The familiar rocking motion of Uvnee’s walk was as soothing as folding linens, the repetition allowing her to move her awareness away from herself and outward, that sense of the Road below her no longer requiring the touch of ground directly. The push-away she’d felt before, the refusal that had left her feeling oddly hurt and uncomfortable, was not here; the bones allowed her to reach out, using them to spread herself further, though it felt more difficult here, as though she pulled a laden wagon behind her, weighing her movements.

Ahead, the Road faded into mist and shadows. Isobel felt an urge to push into it, but that was not her immediate concern. Aside, behind: that was where the stranger-eyes watched, more than just the old man, their regard a tactile sensation here, sharp pricks of attention tapping at her, hail on the window or rain on a creek, impossible to deflect.

Attention, focused. Aware of them. But nothing else: no anger or hunger, no fear or worry. No emotions, no distractions; merely a sensation of follow-watch-follow-watch.

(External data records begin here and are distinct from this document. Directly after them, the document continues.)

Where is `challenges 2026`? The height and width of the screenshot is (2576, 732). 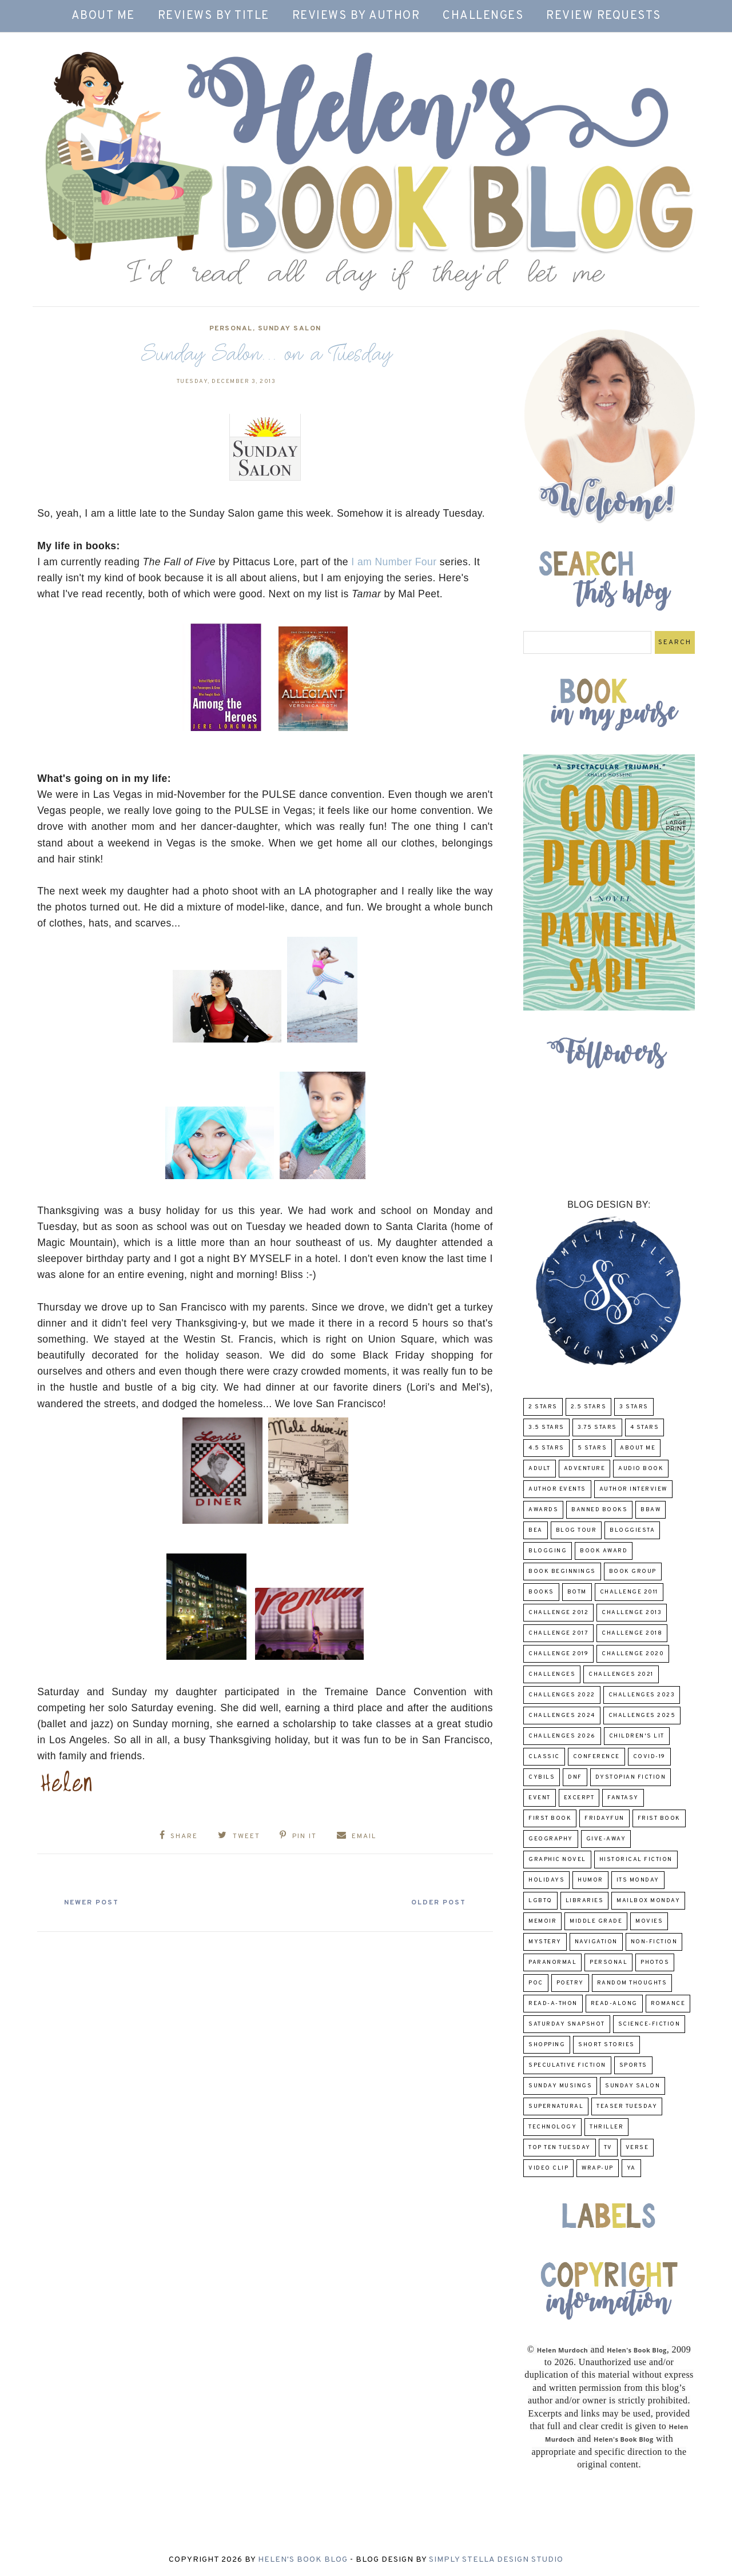
challenges 2026 is located at coordinates (562, 1736).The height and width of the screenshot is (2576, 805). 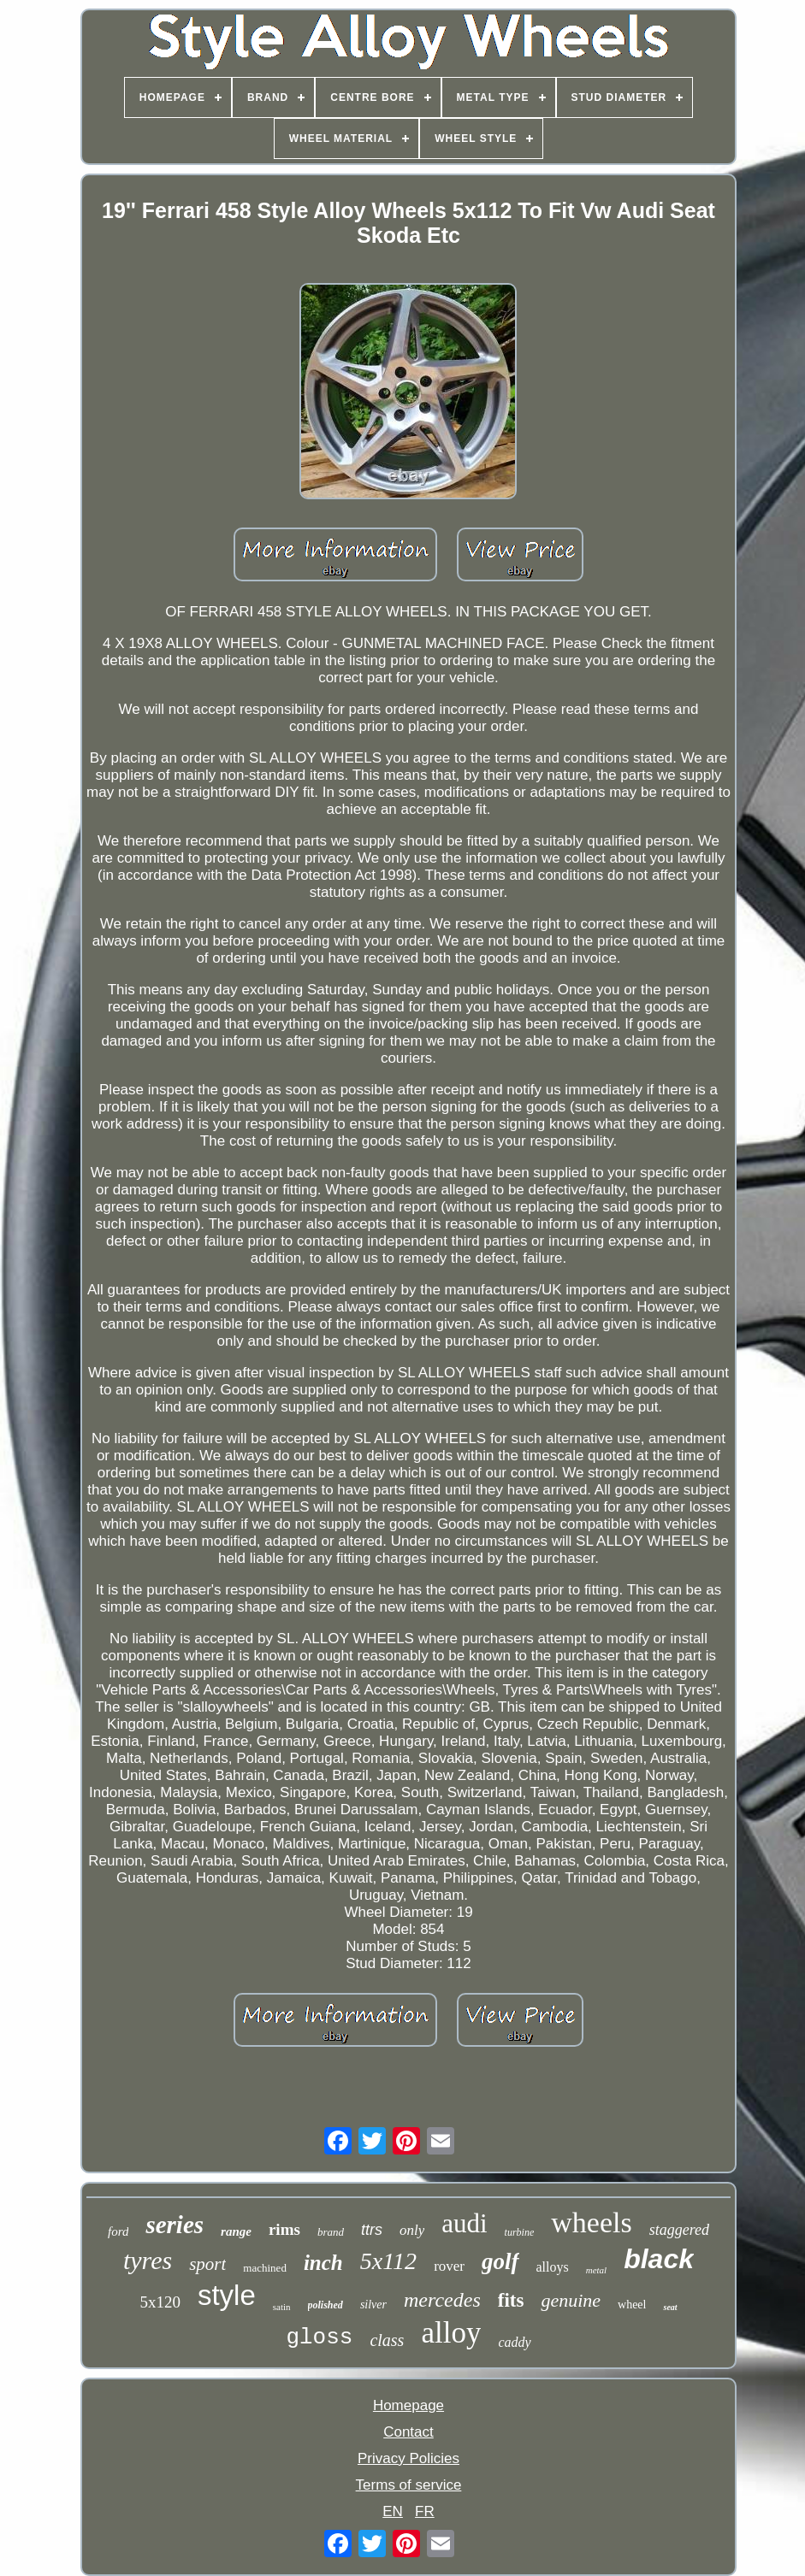 What do you see at coordinates (659, 2258) in the screenshot?
I see `black` at bounding box center [659, 2258].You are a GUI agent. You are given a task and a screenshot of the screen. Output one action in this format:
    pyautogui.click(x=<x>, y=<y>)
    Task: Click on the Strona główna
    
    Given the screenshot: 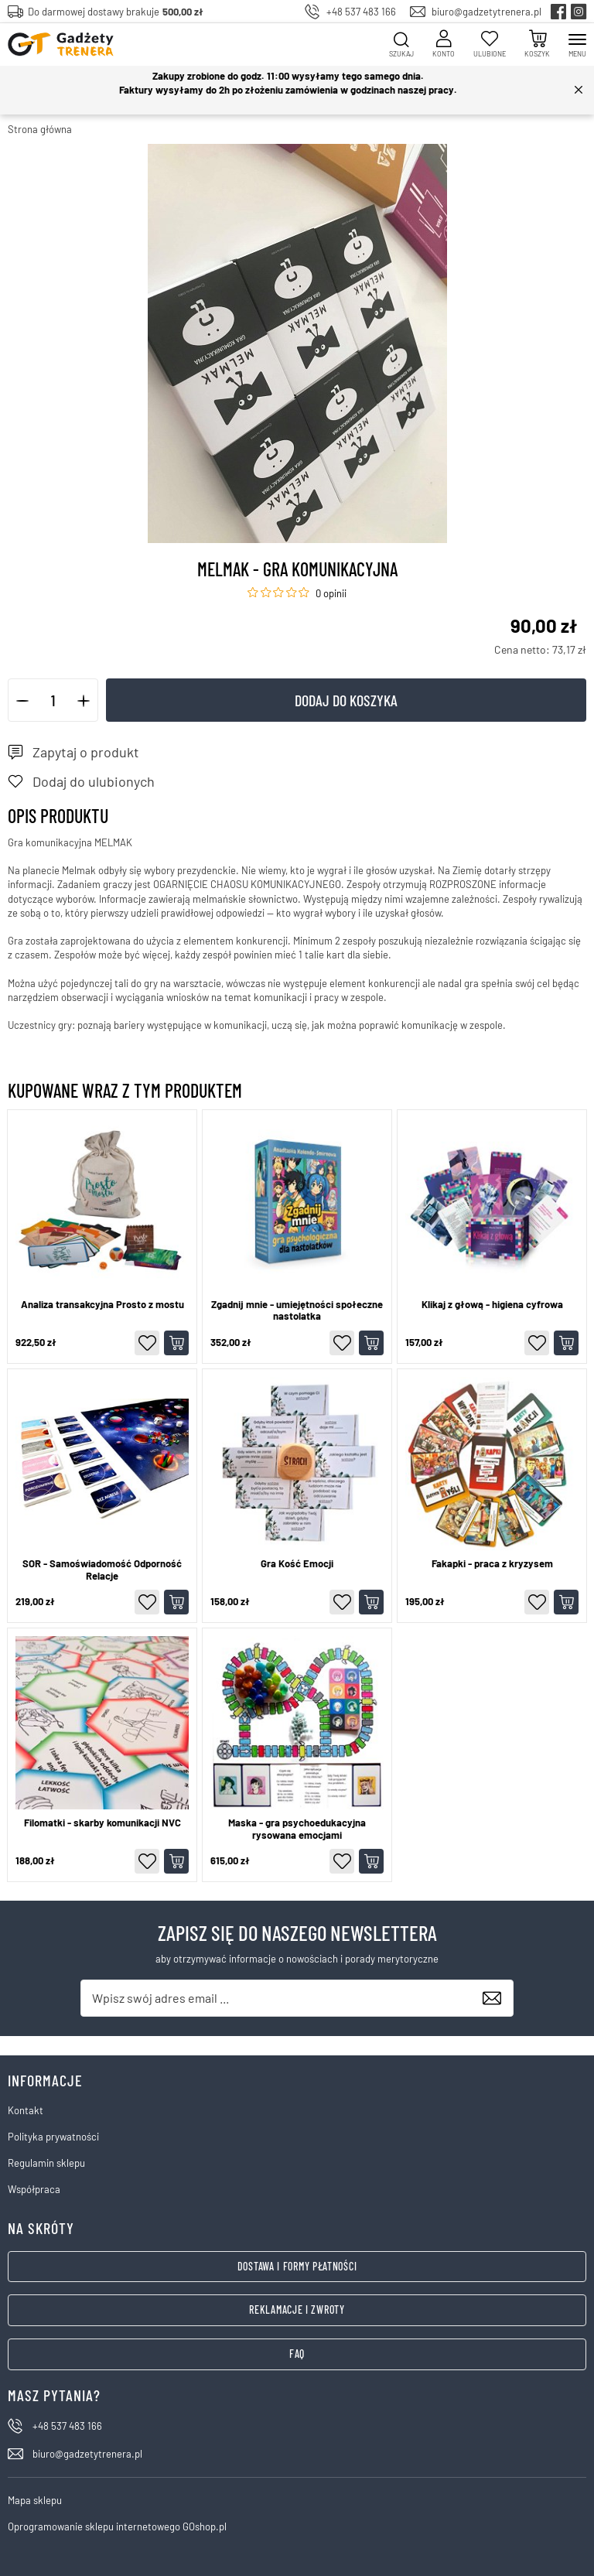 What is the action you would take?
    pyautogui.click(x=40, y=129)
    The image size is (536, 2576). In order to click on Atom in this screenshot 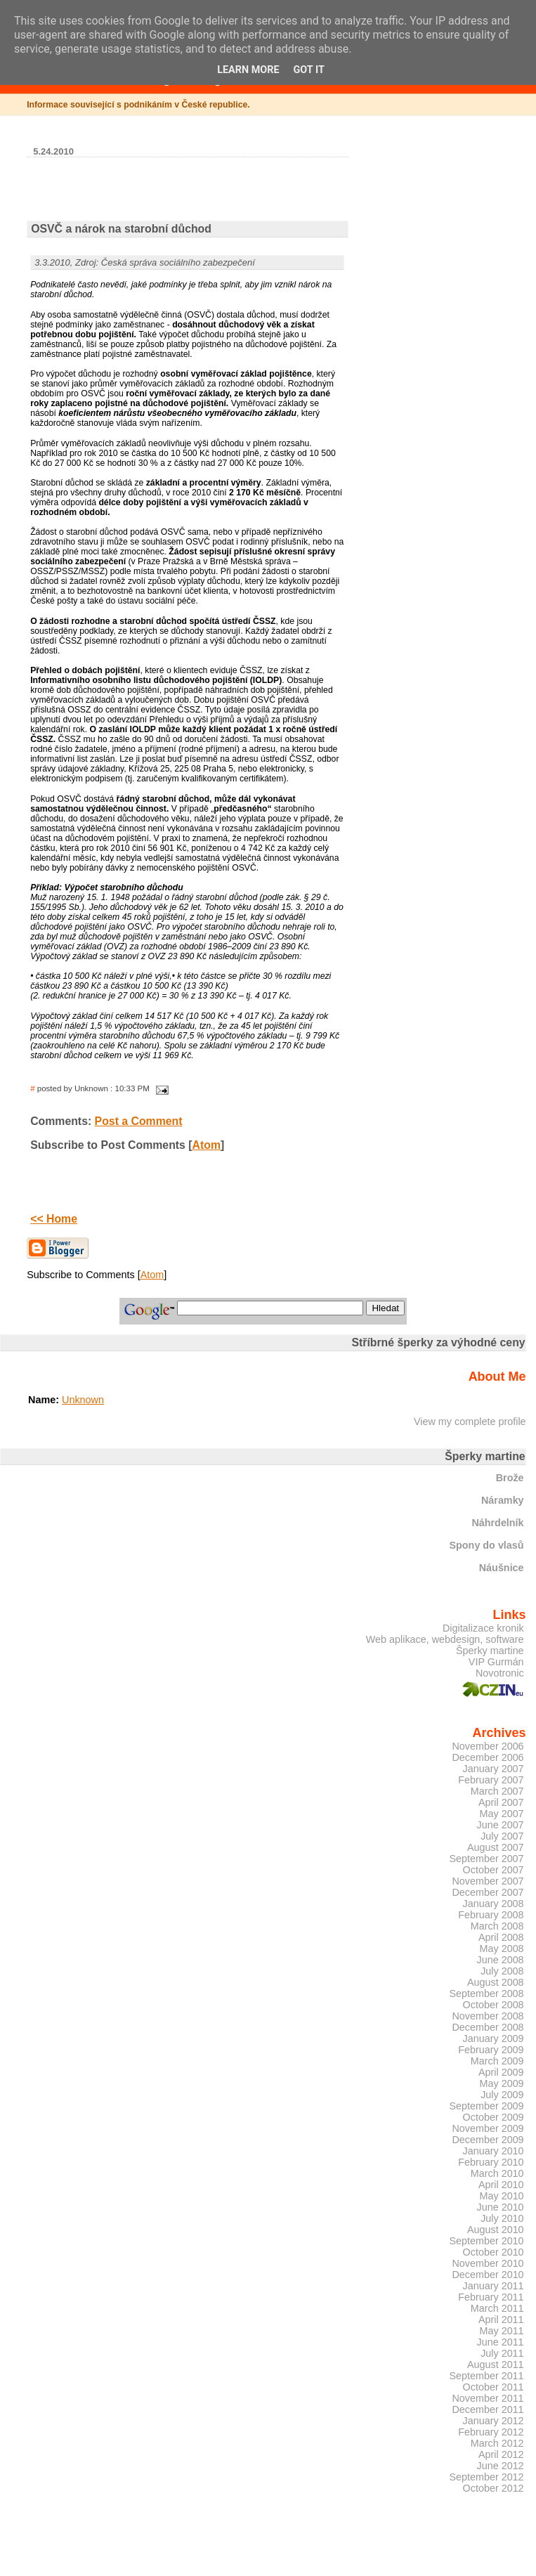, I will do `click(206, 1145)`.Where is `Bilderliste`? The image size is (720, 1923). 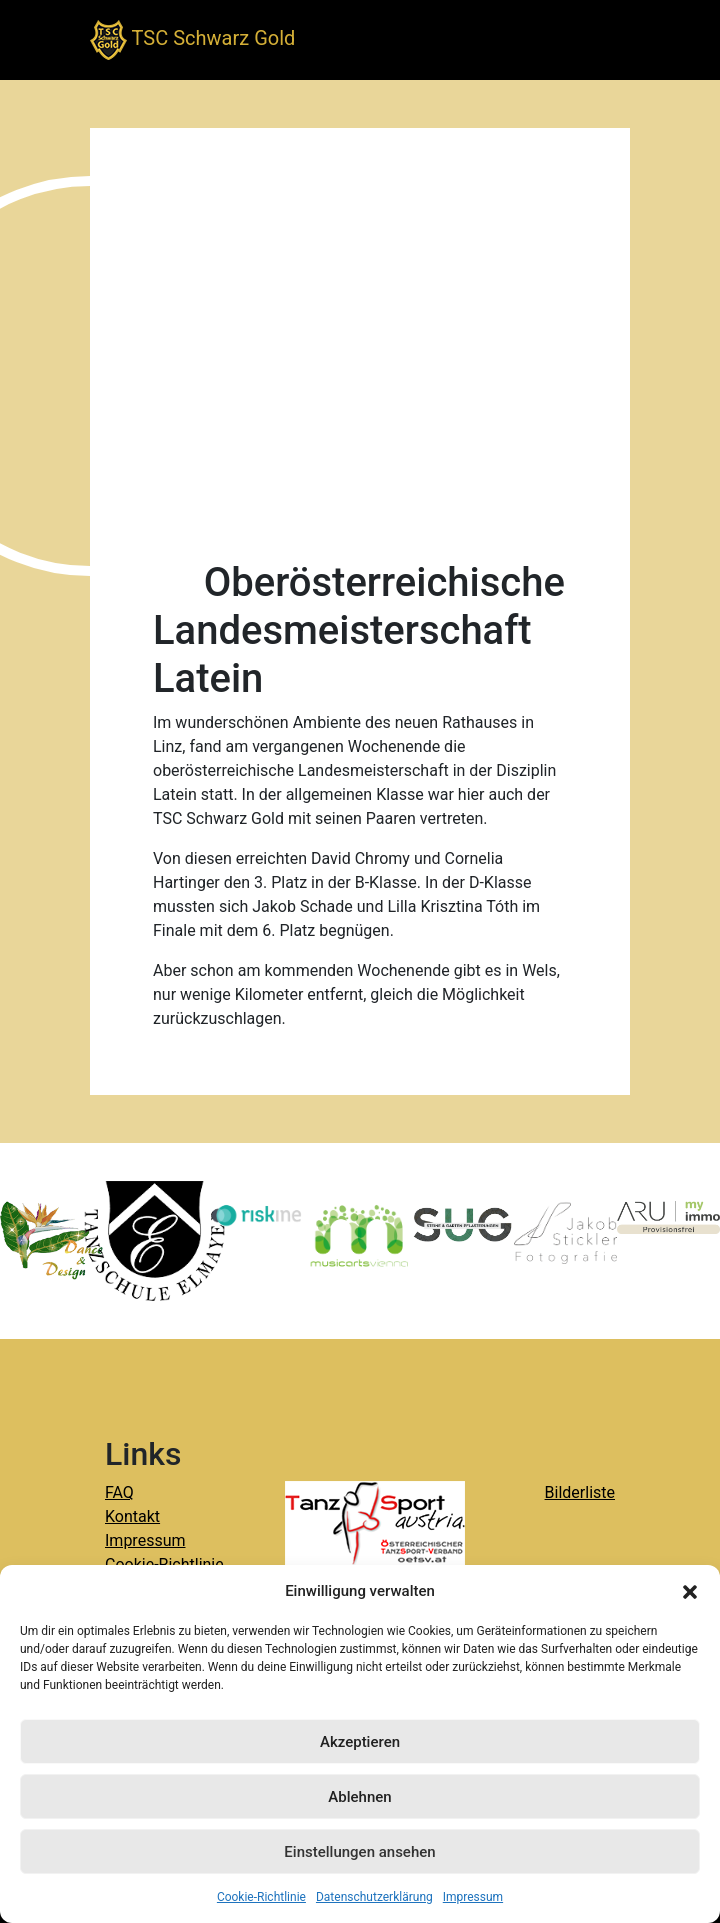 Bilderliste is located at coordinates (580, 1492).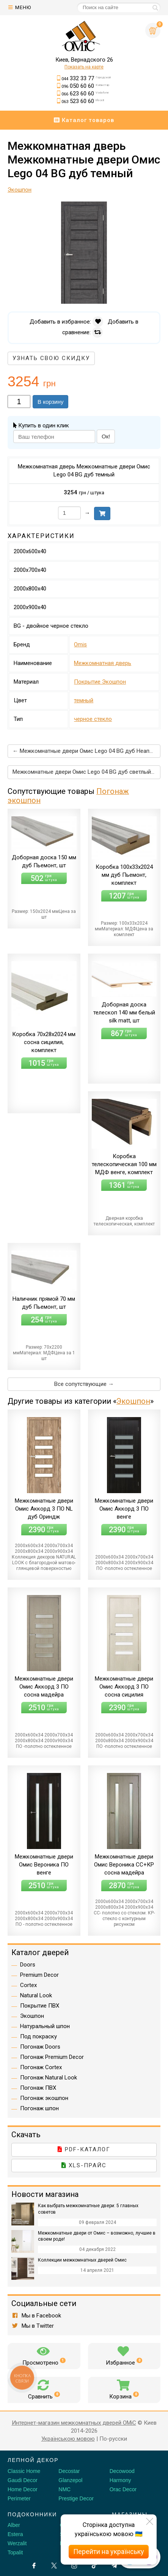 This screenshot has height=2576, width=168. Describe the element at coordinates (36, 1995) in the screenshot. I see `Natural Look` at that location.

More than human eyes watched them.

Isobel blinked, suddenly solidly within her own bones and flesh again. She swayed forward, wrapping her free hand in Uvnee’s mane, feeling the coarse strands against her skin, the smell of leather and trail-sweat and sun-warmed air and grasses and dirt in her nose. She tilted her head back to the sun, opening her mouth as though to drink it all in.

Next to her, Gabriel rode closer than usual, ready to catch her if she became too dizzy to ride. She could feel him watching her, although his own attention seemed focused ahead of them, constantly scanning the rock face and brush for something that shouldn’t be there. Maybe he was waiting for the old man to appear again, or a Reaper hawk to land in front of them. Or the ground to shake suddenly, or any of a handful of things that could very well happen. Again.